- _Exercise prompt_:
Keep to one stretch of the data below, the lines from the one with "Tibetan Medicine medication" up to and including the one with "ARTICLE CATEGORIES", and return that stretch exactly.
..............................
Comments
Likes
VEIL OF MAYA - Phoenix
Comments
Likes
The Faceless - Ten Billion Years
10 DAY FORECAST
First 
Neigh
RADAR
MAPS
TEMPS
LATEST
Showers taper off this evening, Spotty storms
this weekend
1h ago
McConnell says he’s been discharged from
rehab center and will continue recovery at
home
..............................
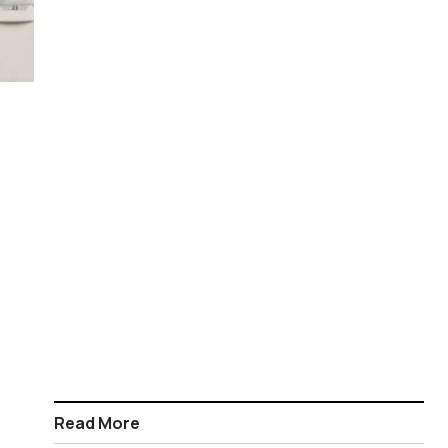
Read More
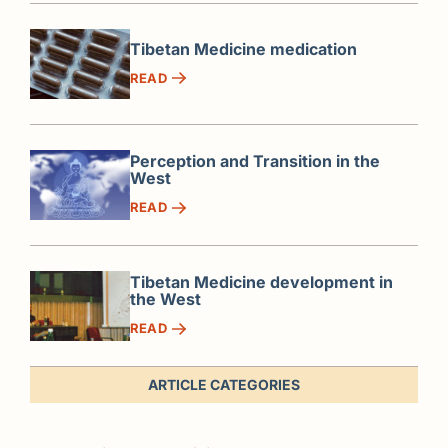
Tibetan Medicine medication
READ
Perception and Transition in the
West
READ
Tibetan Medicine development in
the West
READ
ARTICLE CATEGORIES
..............................
- _Task output_:
Tibetan Medicine medication
READ
Perception and Transition in the
West
READ
Tibetan Medicine development in
the West
READ
ARTICLE CATEGORIES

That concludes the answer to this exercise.